Problem statement
This exercise calls for every line of the data below with the string "Durango" in it.

(Records drawn from a dataset)
***
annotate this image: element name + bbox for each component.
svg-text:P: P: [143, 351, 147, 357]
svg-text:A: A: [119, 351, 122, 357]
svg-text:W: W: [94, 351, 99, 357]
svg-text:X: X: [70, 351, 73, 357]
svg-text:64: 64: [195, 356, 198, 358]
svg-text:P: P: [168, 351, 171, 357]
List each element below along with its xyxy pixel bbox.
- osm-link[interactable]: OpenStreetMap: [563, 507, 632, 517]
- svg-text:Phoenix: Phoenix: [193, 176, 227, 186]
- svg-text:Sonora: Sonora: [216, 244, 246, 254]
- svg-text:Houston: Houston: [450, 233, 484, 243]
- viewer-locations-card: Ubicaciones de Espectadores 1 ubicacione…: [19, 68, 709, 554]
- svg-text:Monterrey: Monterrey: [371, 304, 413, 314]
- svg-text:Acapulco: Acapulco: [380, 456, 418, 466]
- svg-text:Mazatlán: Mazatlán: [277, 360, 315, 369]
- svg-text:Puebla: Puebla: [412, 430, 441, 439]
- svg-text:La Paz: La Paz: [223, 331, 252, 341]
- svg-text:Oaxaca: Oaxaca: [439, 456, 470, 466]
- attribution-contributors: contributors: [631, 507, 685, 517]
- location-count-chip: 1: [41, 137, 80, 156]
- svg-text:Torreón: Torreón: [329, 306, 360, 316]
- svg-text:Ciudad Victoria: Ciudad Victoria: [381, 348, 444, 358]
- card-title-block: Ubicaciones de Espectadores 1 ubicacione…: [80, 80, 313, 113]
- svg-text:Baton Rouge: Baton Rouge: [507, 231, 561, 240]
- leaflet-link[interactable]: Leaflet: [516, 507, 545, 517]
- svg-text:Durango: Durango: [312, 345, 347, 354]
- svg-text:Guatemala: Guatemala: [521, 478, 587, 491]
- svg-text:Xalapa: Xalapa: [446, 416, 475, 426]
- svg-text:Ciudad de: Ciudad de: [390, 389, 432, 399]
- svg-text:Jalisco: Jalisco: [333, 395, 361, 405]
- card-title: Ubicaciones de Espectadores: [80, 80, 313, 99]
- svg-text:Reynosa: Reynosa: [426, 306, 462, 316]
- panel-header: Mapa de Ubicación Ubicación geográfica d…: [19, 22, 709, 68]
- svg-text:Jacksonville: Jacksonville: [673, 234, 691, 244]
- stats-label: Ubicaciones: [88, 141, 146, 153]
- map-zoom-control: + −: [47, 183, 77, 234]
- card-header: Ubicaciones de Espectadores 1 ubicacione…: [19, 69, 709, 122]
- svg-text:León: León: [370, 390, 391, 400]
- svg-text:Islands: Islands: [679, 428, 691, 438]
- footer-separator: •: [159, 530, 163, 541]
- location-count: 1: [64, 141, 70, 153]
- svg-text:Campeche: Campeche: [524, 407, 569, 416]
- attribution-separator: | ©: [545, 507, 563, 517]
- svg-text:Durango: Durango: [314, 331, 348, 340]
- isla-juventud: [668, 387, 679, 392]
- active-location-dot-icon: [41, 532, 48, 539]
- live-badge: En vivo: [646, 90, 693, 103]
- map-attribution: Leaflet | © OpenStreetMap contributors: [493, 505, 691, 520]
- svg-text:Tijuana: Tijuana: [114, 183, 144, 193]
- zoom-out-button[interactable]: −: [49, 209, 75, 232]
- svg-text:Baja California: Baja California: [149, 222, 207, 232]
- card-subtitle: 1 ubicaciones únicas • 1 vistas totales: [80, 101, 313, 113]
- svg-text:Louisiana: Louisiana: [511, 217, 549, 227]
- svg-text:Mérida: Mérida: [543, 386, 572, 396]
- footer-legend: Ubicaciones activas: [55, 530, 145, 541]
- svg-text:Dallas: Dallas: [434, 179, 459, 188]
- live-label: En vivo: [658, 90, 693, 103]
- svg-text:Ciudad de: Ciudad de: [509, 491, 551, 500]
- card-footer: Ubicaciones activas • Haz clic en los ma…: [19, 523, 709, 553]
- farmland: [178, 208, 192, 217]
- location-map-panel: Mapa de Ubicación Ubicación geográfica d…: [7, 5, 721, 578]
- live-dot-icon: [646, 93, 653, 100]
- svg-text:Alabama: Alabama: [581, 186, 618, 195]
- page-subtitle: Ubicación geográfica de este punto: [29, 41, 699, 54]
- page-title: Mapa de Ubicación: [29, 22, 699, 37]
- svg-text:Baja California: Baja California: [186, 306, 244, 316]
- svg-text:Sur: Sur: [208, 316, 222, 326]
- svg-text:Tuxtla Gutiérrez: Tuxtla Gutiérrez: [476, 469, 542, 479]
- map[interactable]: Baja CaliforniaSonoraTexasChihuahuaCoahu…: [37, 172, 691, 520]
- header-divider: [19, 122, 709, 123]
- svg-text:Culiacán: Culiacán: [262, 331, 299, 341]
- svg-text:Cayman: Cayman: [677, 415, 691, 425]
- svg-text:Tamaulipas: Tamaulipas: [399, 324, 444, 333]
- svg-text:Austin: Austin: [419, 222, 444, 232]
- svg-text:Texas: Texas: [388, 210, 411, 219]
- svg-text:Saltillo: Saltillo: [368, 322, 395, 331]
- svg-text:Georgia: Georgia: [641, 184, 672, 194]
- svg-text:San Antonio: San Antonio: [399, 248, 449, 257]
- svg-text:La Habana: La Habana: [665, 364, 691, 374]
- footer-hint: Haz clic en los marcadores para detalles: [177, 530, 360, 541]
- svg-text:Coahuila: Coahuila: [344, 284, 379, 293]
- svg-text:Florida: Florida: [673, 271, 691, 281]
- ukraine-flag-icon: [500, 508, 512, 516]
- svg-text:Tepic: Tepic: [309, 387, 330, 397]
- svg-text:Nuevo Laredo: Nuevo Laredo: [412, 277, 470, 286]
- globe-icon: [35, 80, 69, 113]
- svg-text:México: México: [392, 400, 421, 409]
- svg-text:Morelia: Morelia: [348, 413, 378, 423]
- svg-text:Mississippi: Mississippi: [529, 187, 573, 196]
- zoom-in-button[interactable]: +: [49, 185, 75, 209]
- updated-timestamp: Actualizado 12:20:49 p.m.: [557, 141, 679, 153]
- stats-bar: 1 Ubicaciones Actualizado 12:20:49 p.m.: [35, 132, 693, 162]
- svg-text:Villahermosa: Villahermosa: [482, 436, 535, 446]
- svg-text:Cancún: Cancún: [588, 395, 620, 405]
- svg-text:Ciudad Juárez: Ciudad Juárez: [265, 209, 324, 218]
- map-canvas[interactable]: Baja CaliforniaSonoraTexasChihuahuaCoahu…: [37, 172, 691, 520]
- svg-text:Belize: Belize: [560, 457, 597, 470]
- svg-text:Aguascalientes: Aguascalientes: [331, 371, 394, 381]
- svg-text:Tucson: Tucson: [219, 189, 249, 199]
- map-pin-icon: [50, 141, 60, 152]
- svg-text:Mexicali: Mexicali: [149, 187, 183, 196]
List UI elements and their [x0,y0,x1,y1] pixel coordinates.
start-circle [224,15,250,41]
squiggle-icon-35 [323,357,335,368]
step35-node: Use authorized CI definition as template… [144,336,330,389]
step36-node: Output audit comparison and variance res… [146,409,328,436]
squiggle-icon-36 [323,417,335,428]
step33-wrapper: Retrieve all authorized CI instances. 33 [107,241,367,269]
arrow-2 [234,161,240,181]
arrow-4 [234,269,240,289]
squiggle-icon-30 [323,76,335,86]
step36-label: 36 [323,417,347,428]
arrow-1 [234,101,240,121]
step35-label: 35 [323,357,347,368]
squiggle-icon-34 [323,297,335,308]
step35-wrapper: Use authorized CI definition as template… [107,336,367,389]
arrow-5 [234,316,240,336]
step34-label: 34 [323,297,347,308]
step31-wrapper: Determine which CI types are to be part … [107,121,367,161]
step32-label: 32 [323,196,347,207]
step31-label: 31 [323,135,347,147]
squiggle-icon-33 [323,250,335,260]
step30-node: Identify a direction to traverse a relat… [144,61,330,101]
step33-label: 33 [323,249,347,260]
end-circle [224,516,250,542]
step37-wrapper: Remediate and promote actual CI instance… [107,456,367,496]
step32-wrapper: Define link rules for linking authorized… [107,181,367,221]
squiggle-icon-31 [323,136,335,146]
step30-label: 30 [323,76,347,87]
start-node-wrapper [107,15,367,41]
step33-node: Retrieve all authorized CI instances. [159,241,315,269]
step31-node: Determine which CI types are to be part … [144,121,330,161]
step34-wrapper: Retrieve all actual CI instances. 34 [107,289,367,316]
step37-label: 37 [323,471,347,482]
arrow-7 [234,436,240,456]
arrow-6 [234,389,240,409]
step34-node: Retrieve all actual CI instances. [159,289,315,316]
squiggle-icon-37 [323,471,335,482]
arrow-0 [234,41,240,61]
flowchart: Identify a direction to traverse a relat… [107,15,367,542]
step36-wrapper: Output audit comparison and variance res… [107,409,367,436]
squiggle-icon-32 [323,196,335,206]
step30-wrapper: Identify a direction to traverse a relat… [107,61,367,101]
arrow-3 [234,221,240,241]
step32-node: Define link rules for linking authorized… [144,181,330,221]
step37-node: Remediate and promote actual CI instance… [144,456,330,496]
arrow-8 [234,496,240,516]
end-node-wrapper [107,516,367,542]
***
Response to the task
- svg-text:Durango: Durango: [312, 345, 347, 354]
- svg-text:Durango: Durango: [314, 331, 348, 340]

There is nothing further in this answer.